Под влиянием гностицизма явилось и другое благодетельное последствие для Церкви, по Гарнаку. Она получила богословскую науку и привела свои верования в систему. Говоря об этом, как мы знаем, Гарнак пишет трактаты об апологетах, Иринее с Тертуллианом и Ипполитом и об Александрийской школе.

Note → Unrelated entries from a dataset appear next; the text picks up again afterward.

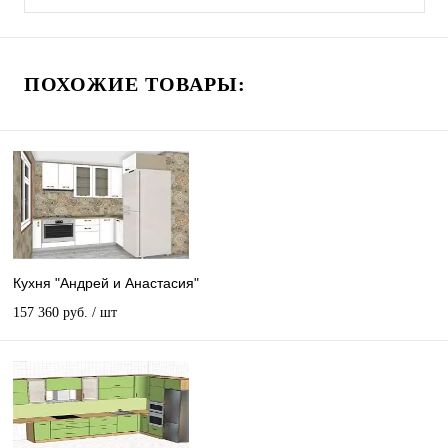
ПОХОЖИЕ ТОВАРЫ:
Кухня "Андрей и Анастасия"
157 360 руб.
/ шт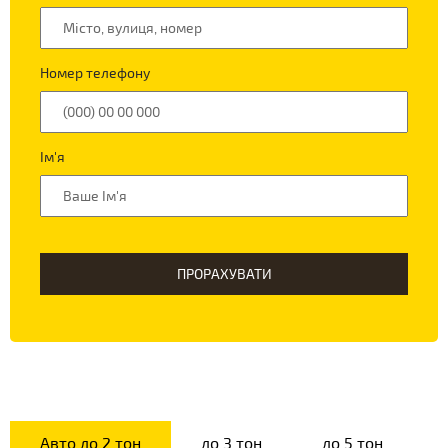
Номер телефону
Ім'я
ПРОРАХУВАТИ
Авто до 2 тон
до 3 тон
до 5 тон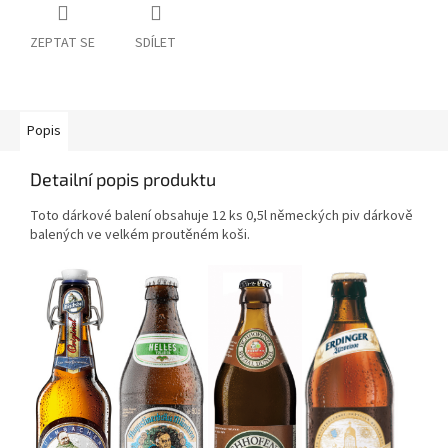
ZEPTAT SE
SDÍLET
Popis
Detailní popis produktu
Toto dárkové balení obsahuje 12 ks 0,5l německých piv dárkově
balených ve velkém proutěném koši.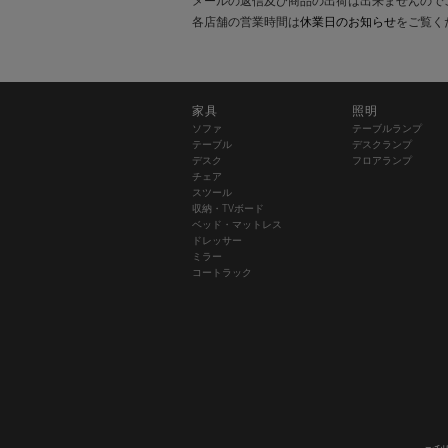
メールの返信及び商品の出荷は出来ませんので
各店舗の営業時間は
休業日のお知らせ
をご覧く
家具
照明
ソファ
テーブルランプ
テーブル
デスクランプ
デスク
フロアランプ
チェア
スツール
収納・TVボード
ベッド・マットレス
ドレッサー
ミラー
コートラック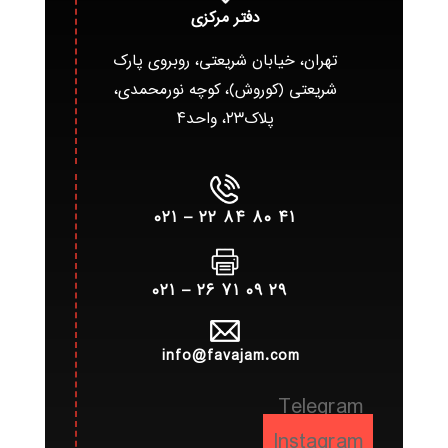
دفتر مرکزی
تهران، خیابان شریعتی، روبروی پارک
شریعتی (کوروش)، کوچه نورمحمدی،
پلاک۲۳، واحد۴
۴۱ ۸۰ ۸۴ ۲۲ – ۰۲۱
۲۹ ۰۹ ۷۱ ۲۶ – ۰۲۱
info@favajam.com
Telegram
Instagram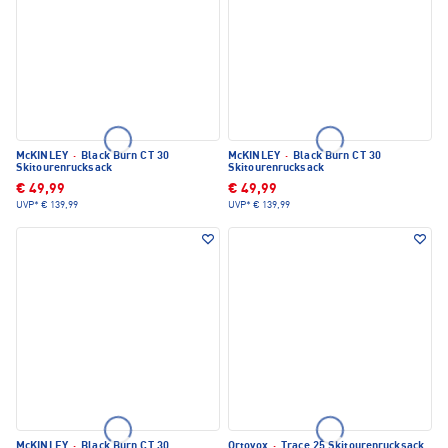
McKINLEY
·
Black Burn CT 30
McKINLEY
·
Black Burn CT 30
Skitourenrucksack
Skitourenrucksack
€ 49,99
€ 49,99
UVP*
€ 139,99
UVP*
€ 139,99
McKINLEY
·
Black Burn CT 30
Ortovox
·
Trace 25 Skitourenrucksack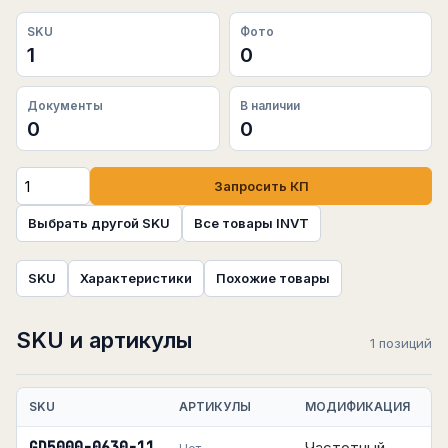
SKU
Фото
1
0
Документы
В наличии
0
0
Запросить КП
Выбрать другой SKU
Все товары INVT
SKU
Характеристики
Похожие товары
SKU и артикулы
1 позиций
SKU
АРТИКУЛЫ
МОДИФИКАЦИЯ
Частотный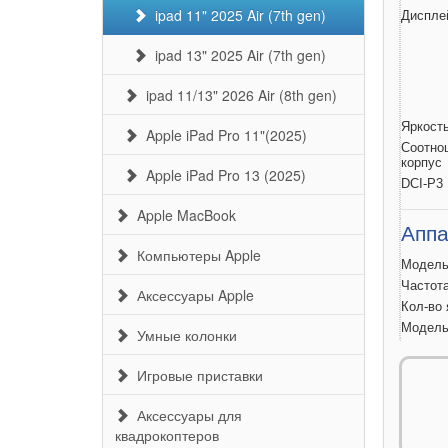
ipad 11" 2025 Air (7th gen)
Диспле
ipad 13" 2025 Air (7th gen)
ipad 11/13" 2026 Air (8th gen)
Яркост
Apple iPad Pro 11"(2025)
Соотно
корпус
Apple iPad Pro 13 (2025)
DCI-P3
Apple MacBook
Аппа
Компьютеры Apple
Модел
Частот
Аксессуары Apple
Кол-во
Модел
Умные колонки
Операт
Встрое
Игровые приставки
Слот д
Аксессуары для
квадрокоптеров
Связ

Что касается апологетов, то мы замечали выше: прав ли автор, перемещая их деятельность из эпохи от 60 до 160 г. в эпоху от 160 до 300 г. Нет надобности рассуждать и о ценности взглядов Гарнака на сущность апологетической миссии Иустина и других писателей того же рода. Немецкий ученый сам назвал эти взгляды парадоксальными (S. 373). Мы в этом случае вполне согласны с автором. Но с другой стороны, мы решительно не соглашаемся с немецким ученым, что будто догматическое учение апологетов и в самом деле было так несложно и несовершенно, каким оно представляется в их литературных произведениях (S. 372). Можно утверждать, и притом с полной основательностью, что апологеты, предназначая свои сочинения главным образом для язычников, не имели ни побуждений, ни цели излагать полного христианского учения: они преимущественно говорили о таких истинах, которые могли быть понятны и язычнику. Верования апологетов, несомненно, отличались большим богатством содержания, чем как можно думать на основании их апологий.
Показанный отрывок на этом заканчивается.